Sostenibilità, biodiversità e km zero,  questi gli obiettivi di tanti ristoratori che stanno avvicinandosi a questa formula.

La voglia di utilizzare prodotti a km zero, coltivati o allevati alle porte di casa e la sempre maggiore sensibilità nei confronti della sostenibilità ambientale ed alla protezione della biodiversità sempre più minacciata dall’uomo, sta producendo una domanda sempre più forte da parte della gente di cibi e bevande coltivate in modo sostenibile. Tutto questo sta venendo sempre più recepito da parte dei nostro ristoratori, i quali, in tante zone del nostro territorio hanno cominciato a seguire questo desiderio di combattere gli sprechi alimentari e sostenere chi del nostro territorio si sostiene utilizzandone i prodotti.

In quasi tutte le Regioni, ci sono ristoranti, trattorie, agriturismo ed agriristori che hanno cominciato a servirsi, per l’approvvigionamento delle loro materie prime, nel loro territorio d’origine. E cominciano ad essere molti quelli che decidono addirittura di utilizzare, coltivandolo, un loro orto personale tutto dedicato alla loro cucina ed ai loro menù. Tra questi c’è chi coltiva piante aromatiche e frutta; chi produce verdure, farine, pane, salse e conserve; od ancora chi utilizza solamente carni allevate in piccole fattorie a conduzione familiare e macellate localmente; chi utilizza verdure antiche, non più in commercio e oramai escluse dalla grande distribuzione; chi utilizza frutta autoctona oramai dimenticata come le mele zitelle o le mele gelate, per farne succhi e conserve; fino a chi produce pane solo con farine locali o birra prodotta con malti ed orzi del territorio.

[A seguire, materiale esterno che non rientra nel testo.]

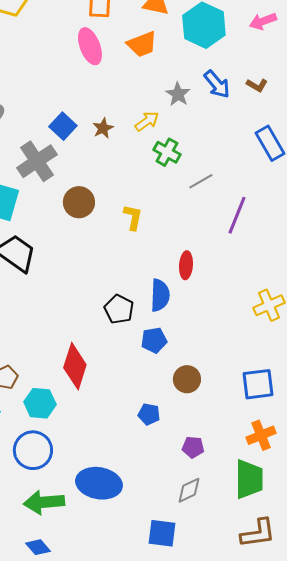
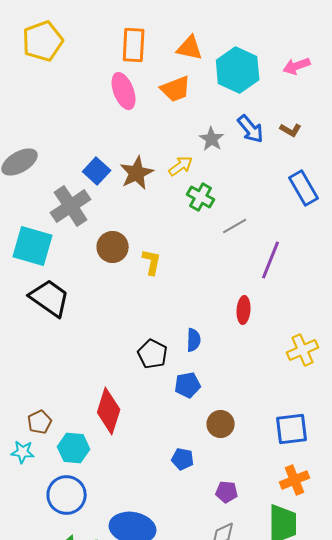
brown star: (103, 128) -> (137, 173), size x1.6
yellow L-shape: (133, 217) -> (152, 262), moved
red ellipse: (186, 265) -> (244, 310), moved
blue semicircle: (160, 295) -> (194, 340), size x0.7

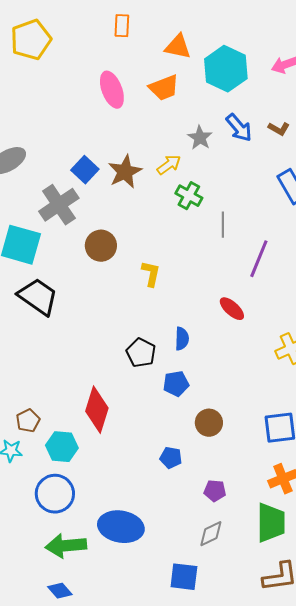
orange rectangle: (134, 45) -> (122, 26), moved, size x0.7
gray line: (235, 226) -> (223, 225), turned -60
yellow L-shape: (152, 262) -> (151, 274), moved
red ellipse: (244, 310) -> (232, 309), turned -52

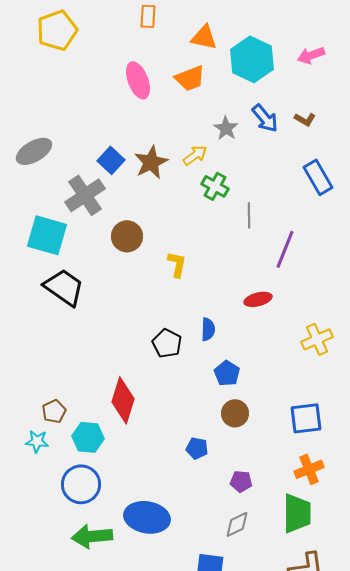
red ellipse: (232, 309) -> (258, 299), turned -56
blue pentagon: (176, 384) -> (227, 373), moved, turned -30

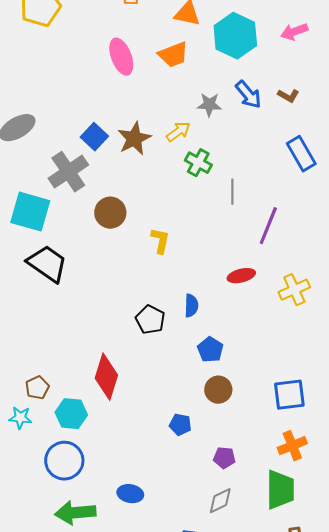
gray star: (226, 128) -> (209, 105), turned -30
yellow cross: (317, 339) -> (294, 290), moved
blue ellipse: (147, 517) -> (130, 494), size x0.6

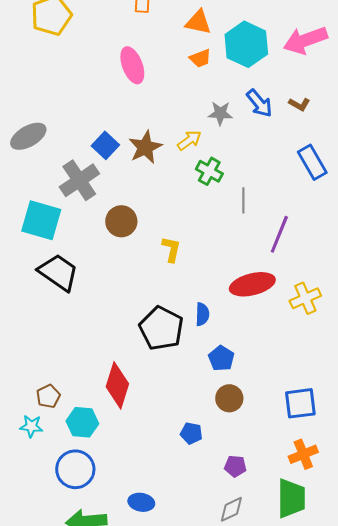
pink arrow: (294, 32) -> (305, 40), size x1.6
orange trapezoid: (173, 55) -> (200, 58), moved, size x0.7
red ellipse: (241, 276) -> (252, 284), size x1.6
black pentagon: (150, 320) -> (161, 328), size x1.5

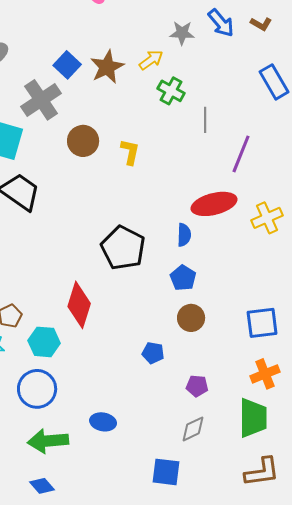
yellow L-shape: (171, 249) -> (130, 152), moved
blue semicircle: (202, 314) -> (184, 235), moved

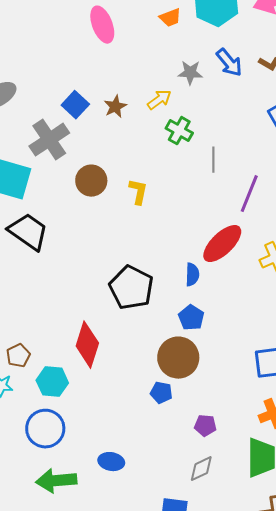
brown star: (107, 67) -> (115, 107), size x0.7
red ellipse: (214, 204) -> (222, 244), turned -30
brown circle: (191, 318) -> (178, 358), moved, size x1.5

Alta è anche l’attenzione al biologico, in quanto molti sono i ristoratori che si servono o producono esclusivamente da chi produce con sistemi naturali, che vengono dal nostro passato ed al riparo dai prodotti chimici.

Sono tanti i locali ed i luoghi che offrono tanta bellezza, sparsi in tutto il nostro magnifico territorio, basta solo cercarli per scoprirne i piccoli segreti degli antichi sapori a km zero e dare una mano anche piccola alla nostra natura.